* **EXERCISE DIRECTIONS**: Although the records include pictures, the copy should not; write out exactly the lines from the first through the line with "ЗПВ-П12/08 1200х800х350мм".

╭──

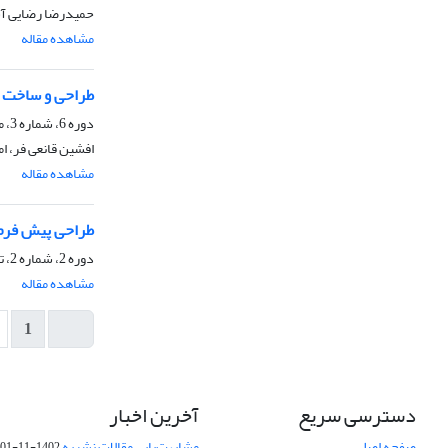
حمیدرضا رضایی آش
مشاهده مقاله
طراحی و ساخت دس
دوره 6، شماره 3، مرداد و شهریور 1398، صفحه
افشین قانعی فر، ام
مشاهده مقاله
طراحی پیش فرم 
دوره 2، شماره 2، تیر 1394، صفحه
مشاهده مقاله
1
دسترسی سریع
آخرین اخبار
صفحه اصلی
مشابهت‌یابی مقالات نشریه
1402-11-01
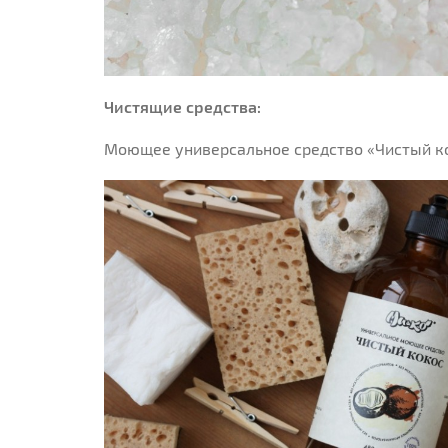
Чистящие средства:
Моющее универсальное средство «Чистый к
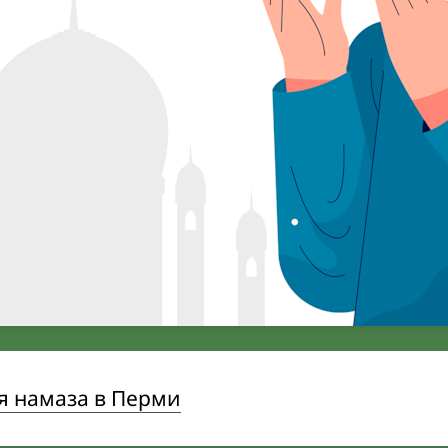
я намаза в Перми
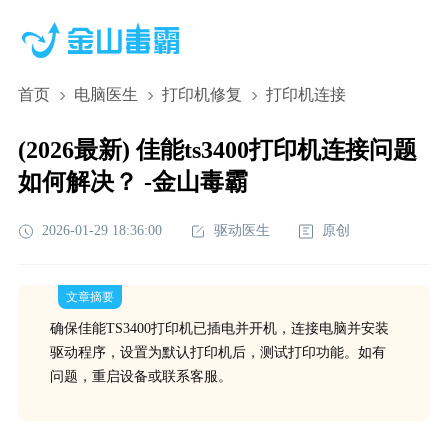
首页
电脑医生
打印机修复
打印机连接
(2026最新) 佳能ts3400打印机连接问题
如何解决？ -金山毒霸
2026-01-29 18:36:00
驱动医生
原创
文章摘要
确保佳能TS3400打印机已插电并开机，连接电脑并安装
驱动程序，设置为默认打印机后，测试打印功能。如有
问题，重启设备或联系客服。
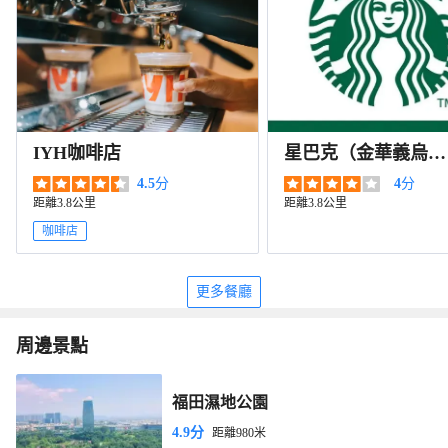
IYH咖啡店
星巴克（金華義烏銀
泰伊美店）
4.5
分
4
分
距離3.8公里
距離3.8公里
咖啡店
更多餐廳
周邊景點
福田濕地公園
4.9分
距離980米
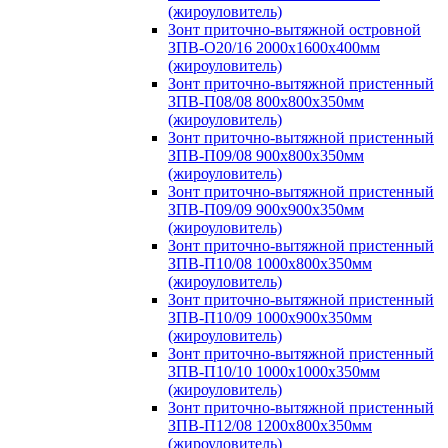
(жироуловитель)
Зонт приточно-вытяжной островной
ЗПВ-О20/16 2000х1600х400мм
(жироуловитель)
Зонт приточно-вытяжной пристенный
ЗПВ-П08/08 800х800х350мм
(жироуловитель)
Зонт приточно-вытяжной пристенный
ЗПВ-П09/08 900х800х350мм
(жироуловитель)
Зонт приточно-вытяжной пристенный
ЗПВ-П09/09 900х900х350мм
(жироуловитель)
Зонт приточно-вытяжной пристенный
ЗПВ-П10/08 1000х800х350мм
(жироуловитель)
Зонт приточно-вытяжной пристенный
ЗПВ-П10/09 1000х900х350мм
(жироуловитель)
Зонт приточно-вытяжной пристенный
ЗПВ-П10/10 1000х1000х350мм
(жироуловитель)
Зонт приточно-вытяжной пристенный
ЗПВ-П12/08 1200х800х350мм
(жироуловитель)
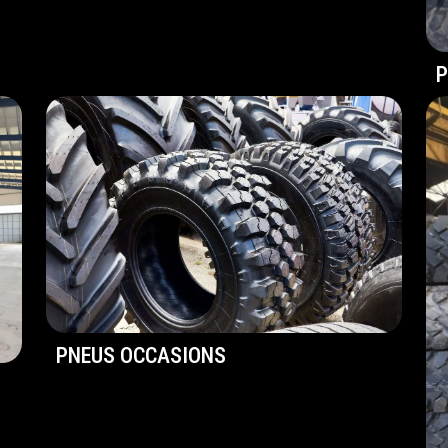
P
PNEUS OCCASIONS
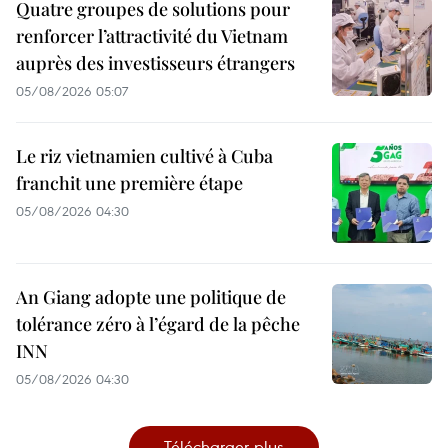
Quatre groupes de solutions pour
renforcer l’attractivité du Vietnam
auprès des investisseurs étrangers
05/08/2026 05:07
Le riz vietnamien cultivé à Cuba
franchit une première étape
05/08/2026 04:30
An Giang adopte une politique de
tolérance zéro à l’égard de la pêche
INN
05/08/2026 04:30
Télécharger plus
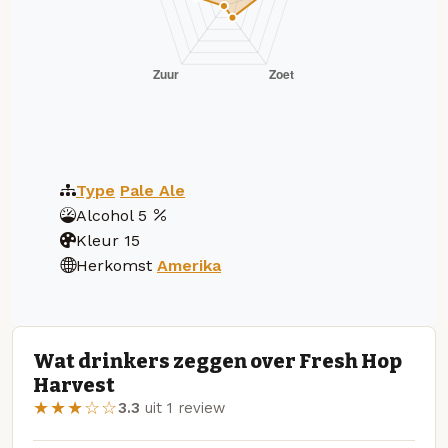
Type
Pale Ale
Alcohol
5
Kleur
15
Herkomst
Amerika
Wat drinkers zeggen over Fresh Hop
Harvest
★★★☆☆
3.3
uit 1 review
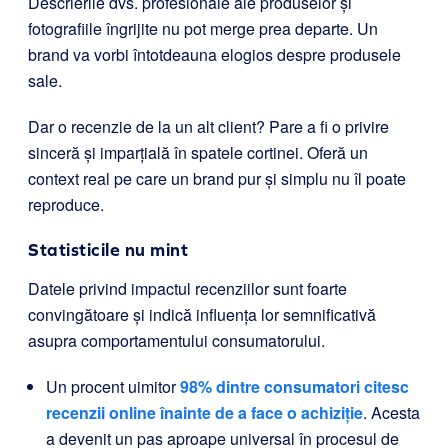
Descrierile dvs. profesionale ale produselor și
fotografiile îngrijite nu pot merge prea departe. Un
brand va vorbi întotdeauna elogios despre produsele
sale.
Dar o recenzie de la un alt client? Pare a fi o privire
sinceră și imparțială în spatele cortinei. Oferă un
context real pe care un brand pur și simplu nu îl poate
reproduce.
Statisticile nu mint
Datele privind impactul recenziilor sunt foarte
convingătoare și indică influența lor semnificativă
asupra comportamentului consumatorului.
Un procent uimitor
98% dintre consumatori citesc
recenzii online înainte de a face o achiziție
. Acesta
a devenit un pas aproape universal în procesul de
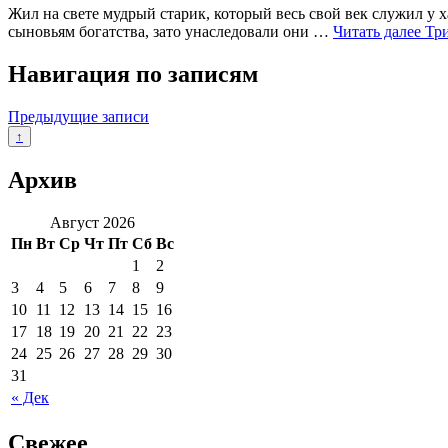
Жил на свете мудрый старик, который весь свой век служил у х
сыновьям богатства, зато унаследовали они …
Читать далее
Три
Навигация по записям
Предыдущие записи
↑
Архив
Август 2026
Пн
Вт
Ср
Чт
Пт
Сб
Вс
1
2
3
4
5
6
7
8
9
10
11
12
13
14
15
16
17
18
19
20
21
22
23
24
25
26
27
28
29
30
31
« Дек
Свежее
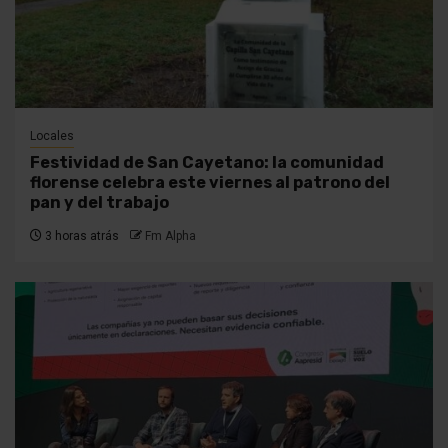
Locales
Festividad de San Cayetano: la comunidad
florense celebra este viernes al patrono del
pan y del trabajo
3 horas atrás
Fm Alpha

╰──

* **SOLUTION**:
حمیدرضا رضایی آش
مشاهده مقاله
طراحی و ساخت دس
دوره 6، شماره 3، مرداد و شهریور 1398، صفحه
افشین قانعی فر، ام
مشاهده مقاله
طراحی پیش فرم 
دوره 2، شماره 2، تیر 1394، صفحه
مشاهده مقاله
1
دسترسی سریع
آخرین اخبار
صفحه اصلی
مشابهت‌یابی مقالات نشریه
1402-11-01
Чистящие средства:
Моющее универсальное средство «Чистый к
я намаза в Перми
首页
电脑医生
打印机修复
打印机连接
(2026最新) 佳能ts3400打印机连接问题
如何解决？ -金山毒霸
2026-01-29 18:36:00
驱动医生
原创
文章摘要
确保佳能TS3400打印机已插电并开机，连接电脑并安装
驱动程序，设置为默认打印机后，测试打印功能。如有
问题，重启设备或联系客服。
IYH咖啡店
星巴克（金華義烏銀
泰伊美店）
4.5
分
4
分
距離3.8公里
距離3.8公里
咖啡店
更多餐廳
周邊景點
福田濕地公園
4.9分
距離980米
(жироуловитель)
Зонт приточно-вытяжной островной
ЗПВ-О20/16 2000х1600х400мм
(жироуловитель)
Зонт приточно-вытяжной пристенный
ЗПВ-П08/08 800х800х350мм
(жироуловитель)
Зонт приточно-вытяжной пристенный
ЗПВ-П09/08 900х800х350мм
(жироуловитель)
Зонт приточно-вытяжной пристенный
ЗПВ-П09/09 900х900х350мм
(жироуловитель)
Зонт приточно-вытяжной пристенный
ЗПВ-П10/08 1000х800х350мм
(жироуловитель)
Зонт приточно-вытяжной пристенный
ЗПВ-П10/09 1000х900х350мм
(жироуловитель)
Зонт приточно-вытяжной пристенный
ЗПВ-П10/10 1000х1000х350мм
(жироуловитель)
Зонт приточно-вытяжной пристенный
ЗПВ-П12/08 1200х800х350мм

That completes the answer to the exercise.